**EXERCISE PROMPT:**
Lines from the one containing "określoną kwotę, o" through the end of the data below are to be transcribed exactly; leave out all others.

▽

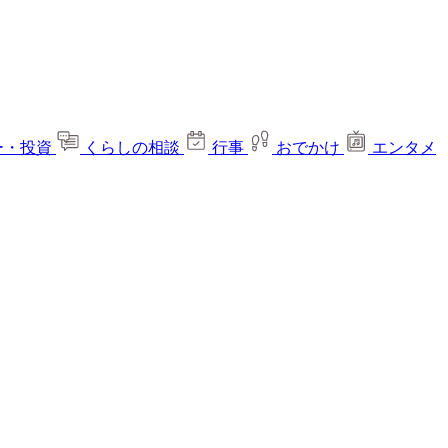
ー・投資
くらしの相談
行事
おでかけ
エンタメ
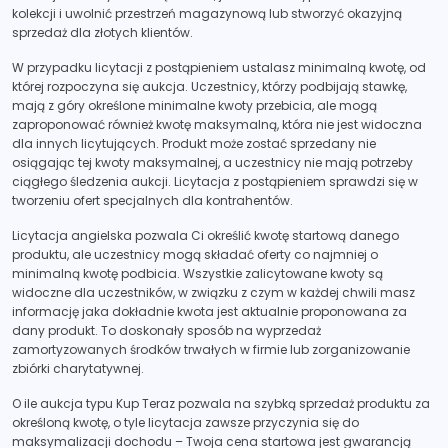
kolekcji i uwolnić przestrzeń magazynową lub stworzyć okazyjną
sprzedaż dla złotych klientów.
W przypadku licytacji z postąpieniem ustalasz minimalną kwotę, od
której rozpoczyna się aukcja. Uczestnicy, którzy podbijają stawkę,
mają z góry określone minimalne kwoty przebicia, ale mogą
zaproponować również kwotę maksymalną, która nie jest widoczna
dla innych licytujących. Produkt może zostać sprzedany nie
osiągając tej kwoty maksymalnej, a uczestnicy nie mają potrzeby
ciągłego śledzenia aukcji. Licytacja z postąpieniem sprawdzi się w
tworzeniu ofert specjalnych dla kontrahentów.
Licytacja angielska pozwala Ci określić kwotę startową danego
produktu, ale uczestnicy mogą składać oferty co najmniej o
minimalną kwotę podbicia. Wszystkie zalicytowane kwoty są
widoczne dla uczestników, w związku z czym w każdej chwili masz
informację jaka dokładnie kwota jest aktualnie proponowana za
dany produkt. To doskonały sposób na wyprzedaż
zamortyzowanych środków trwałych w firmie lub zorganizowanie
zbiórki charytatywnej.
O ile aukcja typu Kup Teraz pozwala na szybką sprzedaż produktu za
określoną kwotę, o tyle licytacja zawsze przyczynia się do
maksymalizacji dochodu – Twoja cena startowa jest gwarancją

△

**OUTPUT BELOW:**
określoną kwotę, o tyle licytacja zawsze przyczynia się do
maksymalizacji dochodu – Twoja cena startowa jest gwarancją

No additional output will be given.